Occupy Hong Kong group moves to allay fears of protest violence | Asia News – Politics, Media, Education | Asian Correspondent
By Nicholas Olczak, Asian Correspondent Jun 11, 2013
Organisers of Hong Kong’s Occupy Central movement are seeking to counter fears following warnings that their planned civil disobedience action could become violent and would be damaging to the city’s businesses.
First proposed by Hong Kong University law professor Benny Tai Yiu-ting, Occupy Central is a plan to campaign for democracy in Hong Kong by holding a large-scale civil disobedience action blocking the roads of the city’s Central district in July 2014. Organisers have suggested that 10,000 protestors might be involved.
On June 9, several hundred Occupy Central supporters including pro-democracy lawmakers held the first of three planned deliberation days at Hong Kong University to discuss the direction the movement would take.
Hong Kong Chief Executive Leung Chun-yin warned that the civil disobedience action would not be tolerated by the government or the courts and said it was not possible that the protest could be conducted peacefully.
“Once the occupy action takes place … there will be no possibility of it being lawful or peaceful,” the South China Morning Post reports him as saying. “The government will not tolerate law-breaking activities.”
Ching Cheong, a veteran political commentator who attended the deliberation meeting, told media he was worried that the action could lead to violence similar to that which ended the demonstrations in Tiananmen Square in 1989. He said the People’s Liberation Army had recently conducted drills in Hong Kong, and so the central government could be ready to suppress protest.
Organisers of the Occupy Central movement responded to the warnings by saying they would make keeping the protests peaceful a priority.

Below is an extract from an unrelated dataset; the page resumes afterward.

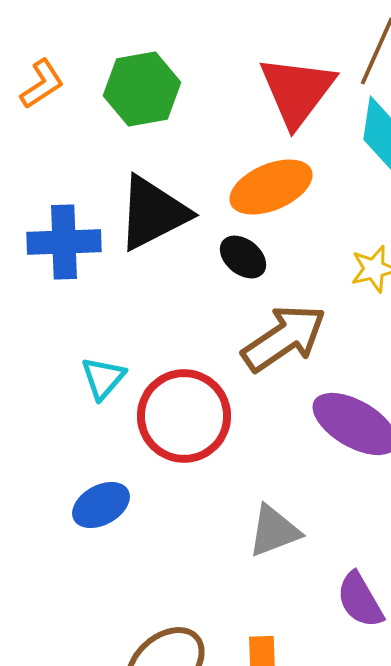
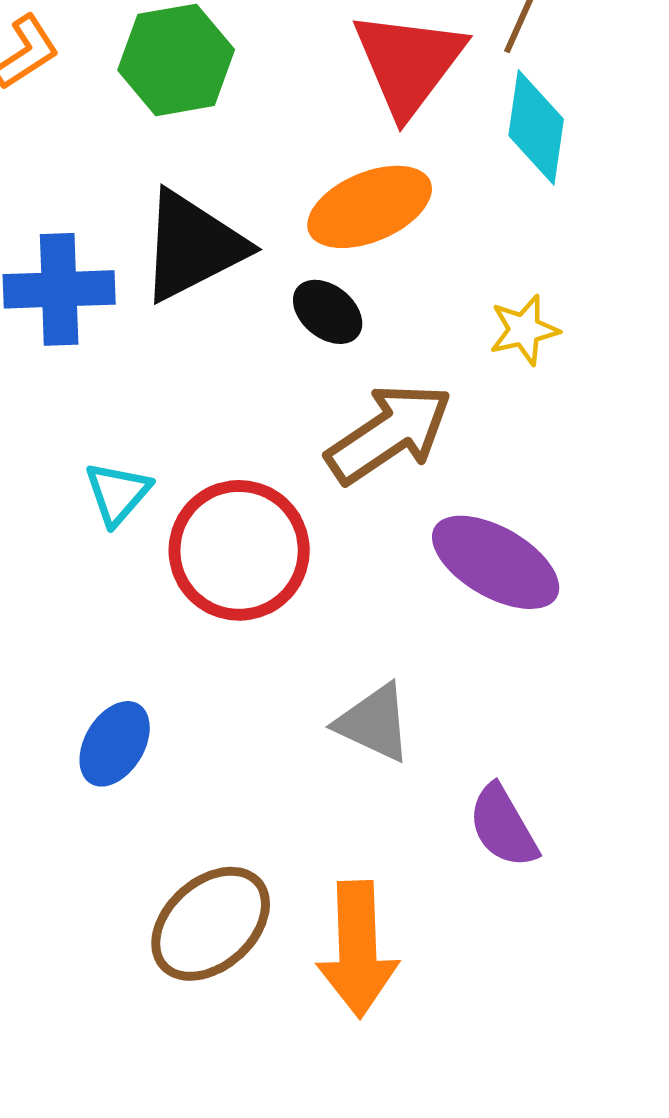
blue ellipse: (101, 505) -> (115, 744), moved, turned -30
gray triangle: (274, 531) -> (374, 723), turned 46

They said they were seeking to develop a mechanism for deciding when the protests would be called to an end. Tai said that the organisers would discuss such a mechanism, along with other means of ensuring the occupation stayed non-violent, in the coming months.
“If there’s a real occupation, we will issue very good guidelines to our participants on how to ensure the action will be non-violent,” Tai told the South China Morning Post. Ensuring “that [each individual] must not only make sure [he or she] remained non-violent, but that they are also responsible for making sure other participants [don't get too agitated].”
In January 2010, a small number of those gathered outside Hong Kong’s legislative council to protest a proposed high-speed rail project scuffled with riot police wielding plastic shields and pepper spray in a rare example of a local protest turning more violent.
Major Hong Kong business groups have also expressed concern that the proposed civil disobedience action would hurt business. Last month, the Chinese General Chamber of Commerce and the Chinese Manufacturers’ Association of Hong Kong published newspaper statements saying they felt the disobedience would damage the local business environment.
“The damage that Occupy Central would do to our economy is beyond estimation,” one statement said. “The financial sector estimates that if the stock market is hamstrung the loss in transactions could amount to tens of billion dollars in one hour.”
The Heung Yee Kuk, an advisory body representing rural communities in Hong Kong, published an advert calling for the action to be abandoned and saying it threatened the city’s harmony and stability. Henry Cheng Kar-shun, chairman of New World Development chairman also criticised the plans.
“No matter what Occupy Central was aimed at and how would it make use of loopholes in the law, it is illegal,” he said. “And [it] will affect Hong Kong’s economic and financial order”.
Supporters of Occupy Central attending the June 9 deliberation session agreed to better promote the planned protest in order to counter these suggestions that it would hurt business. They said they would shift the protest’s emphasis to that of mass participation.